Crooked River passes for the masses

Last summer, Crooked River Brewing Co. was on its death bed. Last month, the brewery unveiled a new product, a splashy advertising campaign and an eyebrow-raising marketing campaign.

Expansion Draft — released in a shower of media attention on the day of the new Cleveland Browns’ expansion draft — is Crooked River’s first new product since last August, when the company avoided liquidation with a $700,000 last second gulp of cash.

What makes the new beer so daring is that it’s precisely the product that makes most microbreweries (and craft-beer enthusiasts) turn up their noses: cold-filtered classic American beer.
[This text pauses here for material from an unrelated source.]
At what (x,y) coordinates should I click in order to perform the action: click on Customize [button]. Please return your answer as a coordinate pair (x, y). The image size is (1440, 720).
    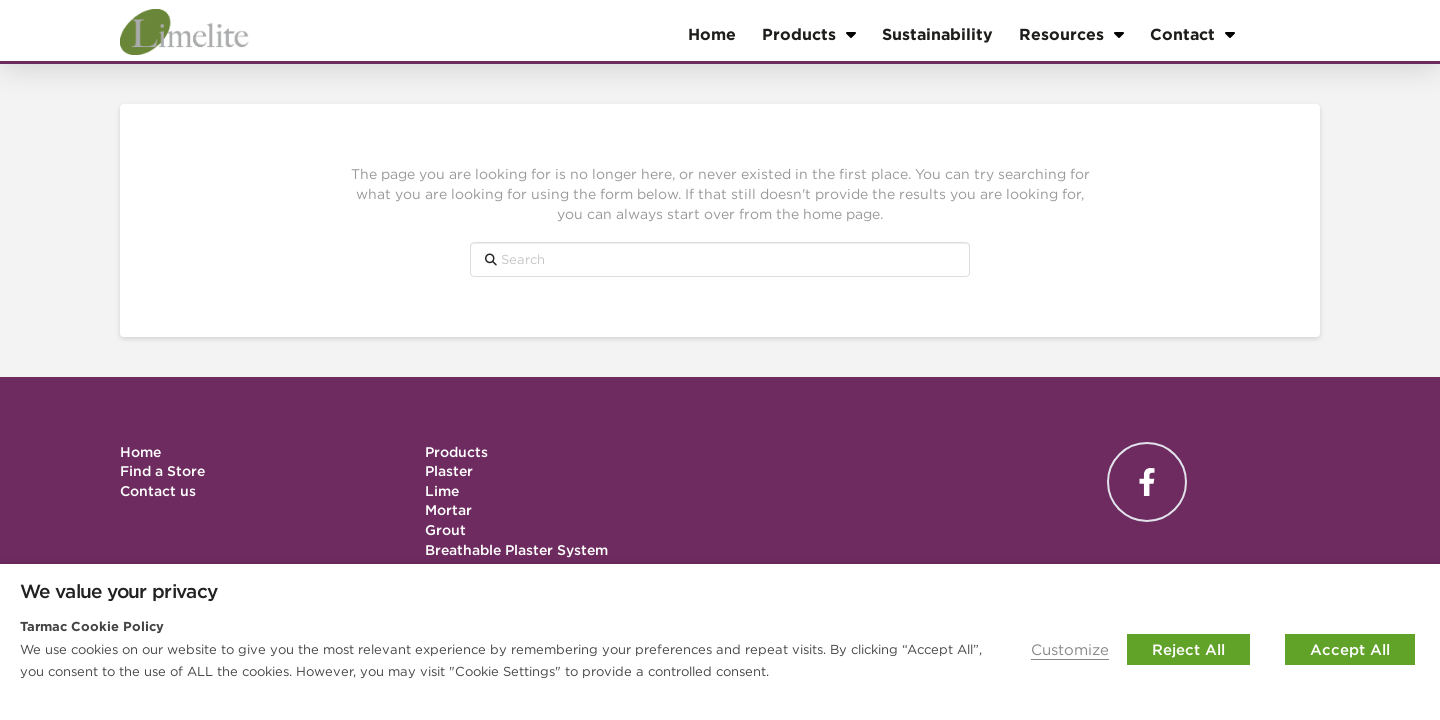
    Looking at the image, I should click on (1070, 649).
If the terminology sounds familiar, you’ll find similar words on cans of Budweiser and Miller High Life.

“Before we were hitting the smaller markets,” says majority owner David Snyder. “Now we’re going after the Budweiser drinkers.”

So, will beer-swilling Browns’ fans pay a premium price for a gulping-style brew? In the first weeks after the NFL expansion draft, the answer seemed to be yes. According to Snyder, sales were on pace to meet the hoped-for 9,000 cases by the end of February.

Snyder, who put $500,000 of his own money into the August rescue of Crooked River, plans to keep the company moving forward this year by launching new products (“Perhaps a wheat beer,” he says), and by re-labeling some of the existing beers.